On the geometry of flat minima
Cédric Josz
TL;DR
The paper proposes a geometry-driven definition of flat minima by measuring maximal local variation around a point, using $\accentset{\circ}{f}$ and its dual $\overline{f}$ to compare points via a robust preorder. It develops a comprehensive calculus framework across nonsmooth and definable settings, and then ties flatness to dynamical structure through conserved quantities and linear symmetries, showing that gradient flows associated with these invariants flatten the objective landscape over time. A key contribution is the matrix factorization analysis, where balanced minima ($X^T X=Y^T Y$) are shown to be flat, with a strong local-global property under Frobenius norms and explicit global minimizer forms, linking flatness to spectral properties of the Hessian.
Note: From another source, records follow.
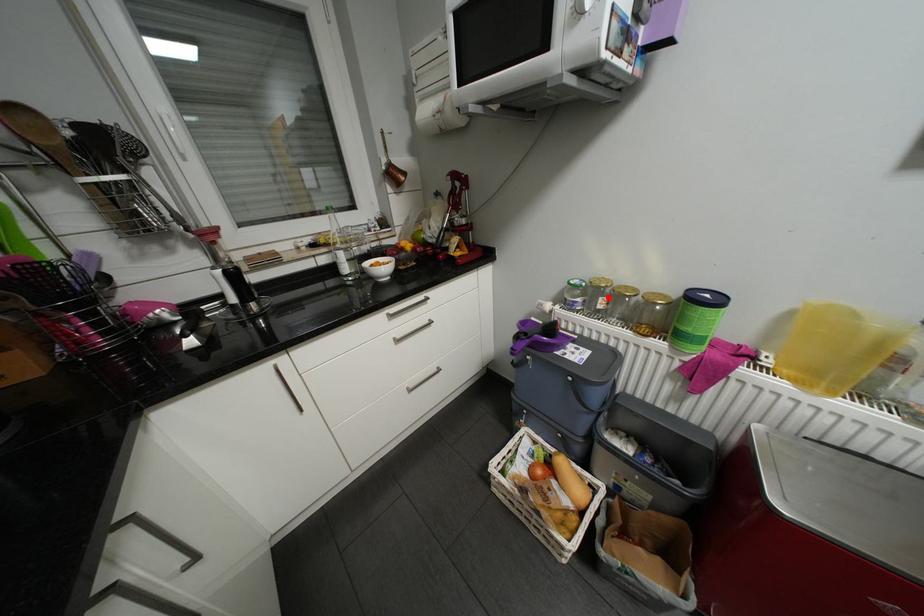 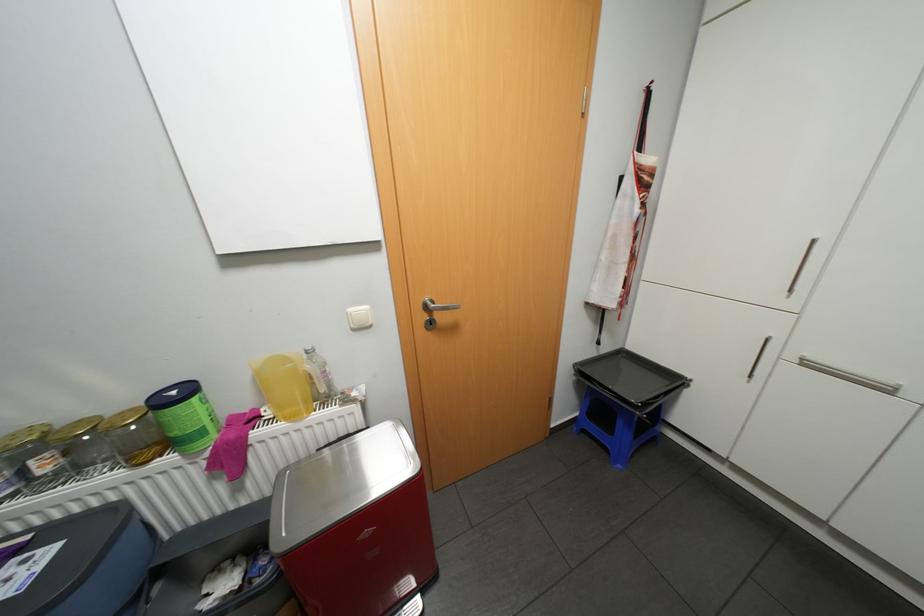 The point at the highlighted location is marked in the first image. Where is the corresponding point in the second image?

(39, 461) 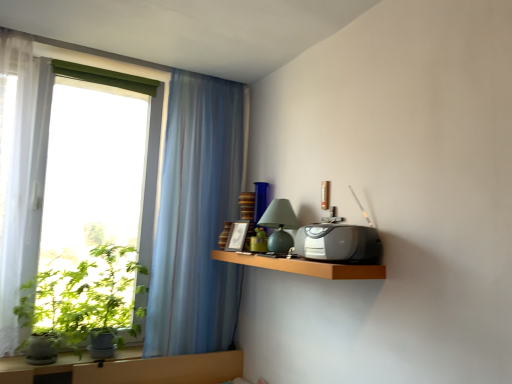 Question: From a real-world perspective, is wooden shelf at upper right physically located above or below satin black radio at upper right?

Choices:
 (A) below
 (B) above

Answer: (A)

Question: From the image's perspective, relative to satin black radio at upper right, is wooden shelf at upper right above or below?

Choices:
 (A) below
 (B) above

Answer: (A)

Question: Which object is positioned closest to the transparent glass window at left?

Choices:
 (A) satin black radio at upper right
 (B) translucent blue curtain at upper left
 (C) wooden shelf at upper right
 (D) green leafy plant at left
 (E) matte green glass table lamp at center

Answer: (B)

Question: Based on their relative distances, which object is nearer to the matte green glass table lamp at center?

Choices:
 (A) wooden shelf at upper right
 (B) satin black radio at upper right
 (C) green leafy plant at left
 (D) translucent blue curtain at upper left
 (E) transparent glass window at left

Answer: (A) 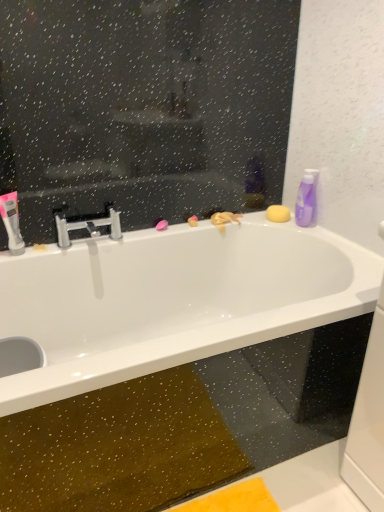 Locate an element on the screen. The image size is (384, 512). vacant area that is in front of purple glossy bottle at upper right is located at coordinates (320, 234). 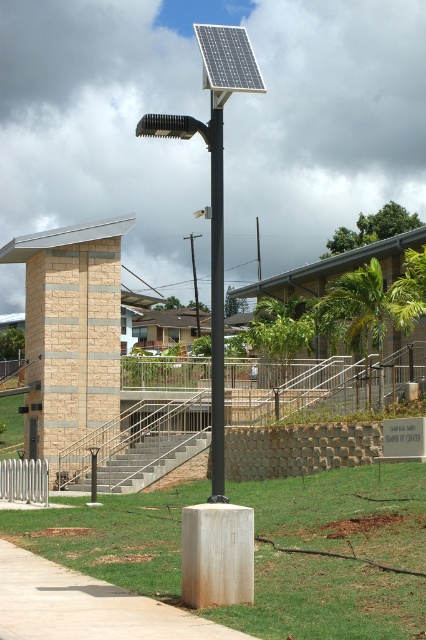 Consider the image. Does black matte solar panel at center have a lesser height compared to black metal pole at center?

No.

Does black matte solar panel at center have a smaller size compared to black metal pole at center?

No.

Does point (219, 65) come in front of point (222, 484)?

No, (219, 65) is behind (222, 484).

Identify the location of black matte solar panel at center. (213, 189).

This screenshot has width=426, height=640. What do you see at coordinates (86, 605) in the screenshot?
I see `smooth concrete sidewalk at lower left` at bounding box center [86, 605].

Does smooth concrete sidewalk at lower left appear on the right side of black matte solar panel at center?

Correct, you'll find smooth concrete sidewalk at lower left to the right of black matte solar panel at center.

Find the location of a particular element. The width and height of the screenshot is (426, 640). smooth concrete sidewalk at lower left is located at coordinates (86, 605).

You are a GUI agent. You are given a task and a screenshot of the screen. Output one action in this format:
    pyautogui.click(x=<x>, y=<y>)
    Task: Click on the smooth concrete sidewalk at lower left
    This screenshot has height=640, width=426.
    Given the screenshot: What is the action you would take?
    pyautogui.click(x=86, y=605)

Who is more forward, (x=101, y=630) or (x=224, y=61)?

Point (x=101, y=630) is more forward.

The width and height of the screenshot is (426, 640). Describe the element at coordinates (86, 605) in the screenshot. I see `smooth concrete sidewalk at lower left` at that location.

Between point (92, 604) and point (227, 64), which one is positioned behind?

The point (227, 64) is behind.

Where is `smooth concrete sidewalk at lower left`? smooth concrete sidewalk at lower left is located at coordinates (86, 605). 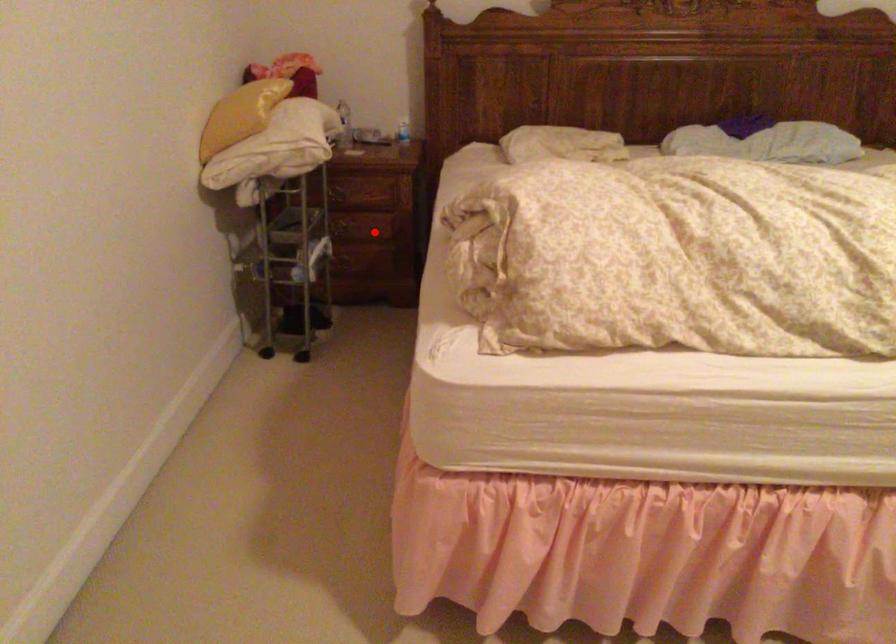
The results are illustrated with diverse examples, clarifying when flatness coincides with or diverges from traditional notions of sharpness, and highlighting the role of symmetry and conservation in shaping landscape geometry and convergence behavior.
Abstract
What does it mean to be flat? We propose to define it by measuring the maximal variation around a point, or from a dual perspective, the distance to neighboring level sets. After developing some calculus rules, we show how flat minima, conservation laws, and symmetries are intertwined. Gradient flows of conserved quantities are of particular interest, due to their flattening properties.